Proof: Let $\varphi: R \rightarrow S$ be a ring homomorfism. If $r \in R$ and $r' \in ker \varphi$, then we have $rr',r'r \in ker \varphi$ (so that it is closed under multiplication by elements of $R$) since $$\varphi (rr')=\varphi (r) \varphi (r')=\varphi (r)0 =0=0 \varphi (r)=\varphi (r') \varphi (r)=\varphi (r'r);$$ since $ker \varphi$ is also a subring of $R$, it is an ideal of $R$. It's clear that $\varphi (R)$ is a subring of $S$. Now, let $I$ be an ideal of $R$, so that $R/I$ is also a ring, and define $\pi:R \rightarrow R/I$ by $\pi (r)=r+I$. We know $\pi$ is a group homomorphism with kernel $I$, and for $r,s \in R$, we have $$\pi (rs)=(rs)+I=(r+I)(s+I)=\pi (r) \pi (s),$$ so that $\pi$ is in fact a ring homomorphism. Define then $\phi: R/ker \varphi \rightarrow \varphi(R)$ by $$\phi (r+(ker \phi))= \varphi (r),$$ for each $(r+(ker \phi)) \in R/ker \varphi$, for some $r \in R$. This is well defined because if $r' \in (r+(ker \varphi)),$ then $$\phi (r'+(ker \varphi))=\varphi(r')=\varphi(r)=\phi (r+(ker \varphi)).$$ Also, this is a ring isomorphism because for each $\varphi (s) \in \varphi (R)$ for some $s \in R$, we have $$(*) \ \phi^{-1}\{\varphi (s)\}= \phi^{-1} \varphi[r+(ker \varphi)]= \phi^{-1} \varphi[\pi^{-1} \{r+(ker \varphi)\}]= \{r+(ker \varphi)\},$$ a set with a single element of $R/ker \varphi$, so that it is a bijection, and for every $r+(ker \varphi), r'+(ker \varphi) \in R/ker \varphi$, for some $r,r' \in R$, we have $$\phi [(r+(ker \varphi))+(r'+(ker \varphi))]=\phi [(r+r')+(ker \varphi)]=\varphi(r+r')=\varphi(r)+ \varphi(r')=\phi [r+(ker \varphi)]+ \phi [r'+(ker \varphi)],$$ and $$\phi [(r+(ker \varphi)) (r'+(ker \varphi))]=\phi [(rr')+(ker \varphi)]=\varphi(rr')=\varphi(r) \varphi(r')=\phi [r+(ker \varphi)] \phi [r'+(ker \varphi)],$$ so that it is a ring homomorphism.
$\endgroup$ 01 Answer
$\begingroup$Basically, I think you know what you are proving. But it's not really "straight to the point", and not very clear.

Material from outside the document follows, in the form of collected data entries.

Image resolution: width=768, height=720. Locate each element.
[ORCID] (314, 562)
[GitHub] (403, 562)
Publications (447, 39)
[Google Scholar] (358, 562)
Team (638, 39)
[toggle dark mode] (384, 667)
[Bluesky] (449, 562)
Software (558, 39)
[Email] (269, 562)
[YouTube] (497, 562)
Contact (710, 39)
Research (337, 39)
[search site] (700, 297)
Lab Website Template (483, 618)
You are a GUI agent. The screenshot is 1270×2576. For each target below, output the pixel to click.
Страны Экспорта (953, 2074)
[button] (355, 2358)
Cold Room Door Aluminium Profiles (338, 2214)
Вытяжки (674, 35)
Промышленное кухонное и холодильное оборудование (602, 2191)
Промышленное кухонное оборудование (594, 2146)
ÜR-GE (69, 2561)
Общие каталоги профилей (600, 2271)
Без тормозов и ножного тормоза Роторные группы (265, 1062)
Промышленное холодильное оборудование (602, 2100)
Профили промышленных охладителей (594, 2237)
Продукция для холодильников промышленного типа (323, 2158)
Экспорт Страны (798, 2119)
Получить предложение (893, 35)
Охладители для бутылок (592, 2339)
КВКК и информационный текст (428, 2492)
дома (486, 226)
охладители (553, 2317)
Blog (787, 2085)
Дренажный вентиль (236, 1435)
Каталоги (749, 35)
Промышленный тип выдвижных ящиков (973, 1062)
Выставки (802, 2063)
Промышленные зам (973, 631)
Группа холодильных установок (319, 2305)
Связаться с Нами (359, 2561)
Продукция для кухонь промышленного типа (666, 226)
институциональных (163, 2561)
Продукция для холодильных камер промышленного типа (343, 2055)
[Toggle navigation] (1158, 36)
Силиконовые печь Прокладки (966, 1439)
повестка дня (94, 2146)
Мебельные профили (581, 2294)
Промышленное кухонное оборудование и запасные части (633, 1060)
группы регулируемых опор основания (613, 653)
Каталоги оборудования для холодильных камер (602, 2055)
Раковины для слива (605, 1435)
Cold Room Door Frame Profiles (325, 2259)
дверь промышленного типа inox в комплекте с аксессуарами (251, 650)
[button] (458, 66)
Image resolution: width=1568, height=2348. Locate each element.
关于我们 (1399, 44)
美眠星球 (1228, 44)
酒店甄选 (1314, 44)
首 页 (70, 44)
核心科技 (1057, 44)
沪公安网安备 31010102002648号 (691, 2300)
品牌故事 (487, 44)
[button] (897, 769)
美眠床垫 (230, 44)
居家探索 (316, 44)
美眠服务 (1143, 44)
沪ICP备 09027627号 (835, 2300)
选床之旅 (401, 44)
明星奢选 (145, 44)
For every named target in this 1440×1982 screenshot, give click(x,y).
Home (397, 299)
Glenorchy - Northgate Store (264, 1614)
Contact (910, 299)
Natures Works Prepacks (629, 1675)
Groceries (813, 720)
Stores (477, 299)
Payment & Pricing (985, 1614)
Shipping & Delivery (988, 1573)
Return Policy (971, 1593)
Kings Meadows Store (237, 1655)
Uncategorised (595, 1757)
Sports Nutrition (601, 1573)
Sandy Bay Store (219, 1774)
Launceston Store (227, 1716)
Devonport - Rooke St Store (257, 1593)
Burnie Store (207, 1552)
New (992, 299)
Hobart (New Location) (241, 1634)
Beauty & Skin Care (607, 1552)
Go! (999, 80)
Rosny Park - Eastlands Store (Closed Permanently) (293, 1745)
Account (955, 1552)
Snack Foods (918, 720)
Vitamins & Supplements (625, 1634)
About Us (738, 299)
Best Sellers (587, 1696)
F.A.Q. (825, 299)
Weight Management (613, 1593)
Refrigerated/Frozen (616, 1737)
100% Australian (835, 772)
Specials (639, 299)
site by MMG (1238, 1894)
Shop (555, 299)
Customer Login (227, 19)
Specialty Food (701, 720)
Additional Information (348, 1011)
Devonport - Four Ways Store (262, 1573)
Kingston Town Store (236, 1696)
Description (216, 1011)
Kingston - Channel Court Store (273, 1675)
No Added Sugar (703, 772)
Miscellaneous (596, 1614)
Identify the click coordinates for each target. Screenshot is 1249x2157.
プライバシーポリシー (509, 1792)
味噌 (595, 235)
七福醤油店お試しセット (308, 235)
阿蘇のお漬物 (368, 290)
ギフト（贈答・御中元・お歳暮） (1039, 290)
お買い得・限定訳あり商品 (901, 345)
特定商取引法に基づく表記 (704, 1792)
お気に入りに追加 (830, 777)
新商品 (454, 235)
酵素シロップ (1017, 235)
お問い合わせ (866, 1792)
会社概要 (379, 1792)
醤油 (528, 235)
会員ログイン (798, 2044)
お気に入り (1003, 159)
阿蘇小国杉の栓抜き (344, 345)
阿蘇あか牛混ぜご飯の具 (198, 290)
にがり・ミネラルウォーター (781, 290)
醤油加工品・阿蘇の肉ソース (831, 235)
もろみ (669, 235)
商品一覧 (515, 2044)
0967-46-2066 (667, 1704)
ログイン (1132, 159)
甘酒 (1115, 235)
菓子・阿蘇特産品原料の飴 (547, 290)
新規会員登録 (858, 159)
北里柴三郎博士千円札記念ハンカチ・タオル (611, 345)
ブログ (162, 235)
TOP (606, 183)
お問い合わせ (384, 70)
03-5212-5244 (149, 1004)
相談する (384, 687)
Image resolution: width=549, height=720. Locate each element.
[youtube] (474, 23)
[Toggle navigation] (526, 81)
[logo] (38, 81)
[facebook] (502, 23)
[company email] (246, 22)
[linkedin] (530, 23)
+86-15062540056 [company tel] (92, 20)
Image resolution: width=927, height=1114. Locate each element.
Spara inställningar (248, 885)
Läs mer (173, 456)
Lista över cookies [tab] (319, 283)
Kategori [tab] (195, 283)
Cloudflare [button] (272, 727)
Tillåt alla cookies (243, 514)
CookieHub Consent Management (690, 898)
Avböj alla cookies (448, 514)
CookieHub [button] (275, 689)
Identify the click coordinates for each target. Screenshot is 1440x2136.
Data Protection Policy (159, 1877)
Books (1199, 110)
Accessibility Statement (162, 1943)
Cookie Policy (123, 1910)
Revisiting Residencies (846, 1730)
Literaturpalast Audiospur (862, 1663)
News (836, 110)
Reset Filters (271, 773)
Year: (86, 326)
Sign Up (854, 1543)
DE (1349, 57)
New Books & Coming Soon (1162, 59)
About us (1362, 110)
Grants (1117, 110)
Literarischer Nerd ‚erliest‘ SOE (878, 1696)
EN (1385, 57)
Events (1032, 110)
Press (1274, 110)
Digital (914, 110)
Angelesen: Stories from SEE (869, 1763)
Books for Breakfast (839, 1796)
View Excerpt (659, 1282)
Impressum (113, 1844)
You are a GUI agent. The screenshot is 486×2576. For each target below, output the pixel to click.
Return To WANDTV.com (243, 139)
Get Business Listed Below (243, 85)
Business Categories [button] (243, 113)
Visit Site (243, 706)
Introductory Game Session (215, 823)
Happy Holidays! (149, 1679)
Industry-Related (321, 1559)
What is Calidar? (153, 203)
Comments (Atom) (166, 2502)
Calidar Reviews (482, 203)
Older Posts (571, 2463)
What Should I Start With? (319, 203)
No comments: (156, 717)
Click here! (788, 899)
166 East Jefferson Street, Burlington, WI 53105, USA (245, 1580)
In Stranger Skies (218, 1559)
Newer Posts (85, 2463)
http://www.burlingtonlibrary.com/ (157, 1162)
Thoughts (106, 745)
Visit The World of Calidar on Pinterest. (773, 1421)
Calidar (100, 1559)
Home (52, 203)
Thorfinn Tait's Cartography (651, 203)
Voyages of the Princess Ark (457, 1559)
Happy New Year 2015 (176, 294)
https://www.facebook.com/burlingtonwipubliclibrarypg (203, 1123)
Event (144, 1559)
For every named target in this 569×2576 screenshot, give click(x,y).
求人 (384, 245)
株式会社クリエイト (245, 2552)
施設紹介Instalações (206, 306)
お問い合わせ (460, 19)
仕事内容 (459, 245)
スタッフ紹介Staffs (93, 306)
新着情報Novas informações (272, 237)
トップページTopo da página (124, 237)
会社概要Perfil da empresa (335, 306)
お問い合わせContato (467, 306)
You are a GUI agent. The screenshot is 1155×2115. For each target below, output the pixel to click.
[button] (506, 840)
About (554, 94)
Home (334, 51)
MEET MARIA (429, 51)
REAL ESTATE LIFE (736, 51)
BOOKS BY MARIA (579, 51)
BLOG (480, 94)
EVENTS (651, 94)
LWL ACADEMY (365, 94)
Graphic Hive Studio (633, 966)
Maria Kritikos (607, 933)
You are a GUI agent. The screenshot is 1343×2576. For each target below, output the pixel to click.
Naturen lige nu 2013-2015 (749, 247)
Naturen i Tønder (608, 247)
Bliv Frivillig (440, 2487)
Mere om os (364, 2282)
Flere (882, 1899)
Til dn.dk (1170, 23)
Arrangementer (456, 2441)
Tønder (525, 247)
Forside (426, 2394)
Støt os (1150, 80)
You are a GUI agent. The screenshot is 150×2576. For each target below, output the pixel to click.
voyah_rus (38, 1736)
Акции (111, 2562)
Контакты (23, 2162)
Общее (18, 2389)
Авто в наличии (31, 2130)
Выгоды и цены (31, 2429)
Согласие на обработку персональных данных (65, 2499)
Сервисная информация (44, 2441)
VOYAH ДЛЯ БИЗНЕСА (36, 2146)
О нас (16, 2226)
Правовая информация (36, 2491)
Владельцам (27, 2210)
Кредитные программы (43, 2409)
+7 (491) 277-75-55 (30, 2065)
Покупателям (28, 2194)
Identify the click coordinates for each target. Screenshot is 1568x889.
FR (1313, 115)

For example, when you are proving the well-defineness of $\phi$, you haven't stated explicitly why $ \dots = \phi(r') = \phi(r) = \dots$. So, I'll fix that for you. To prove that $\phi$ is well-defined, you must prove that $\phi$ maps 1 element of $R/\text{ker}\varphi$ to 1 and only 1 element of $\varphi(R)$. So, let $r' + \text{ker}\varphi = r + \text{ker}\varphi$, we'll prove that $\phi(r' + \text{ker}\varphi) = \phi(r + \text{ker}\varphi)$. Since we have $r' + \text{ker}\varphi = r + \text{ker}\varphi$, that means $r' - r \in \text{ker}\varphi$, so $\varphi(r' - r) = 0$, hence $\varphi(r') = \varphi(r)$, and finally, this yields $\phi(r' + \text{ker}\varphi) = \phi(r + \text{ker}\varphi)$
It's obviously that $\phi$ is a ring homomorphism.
$\phi$ is injective, say, we have: $r + \text{ker}\varphi \in \ker \phi$, i.e $0 = \phi(r + \text{ker}\varphi) = \varphi(r)$, which means $r \in \text{ker}\varphi$, which then implies $r + \text{ker}\varphi = 0 + \text{ker}\varphi$. So $\ker \phi = \{0 + \ker \varphi\}$.
$\phi$ is surjective, since for every $y \in \varphi(R)$, there exists $r \in R$, such that $y = \varphi(r) = \phi(r + \ker \varphi)$.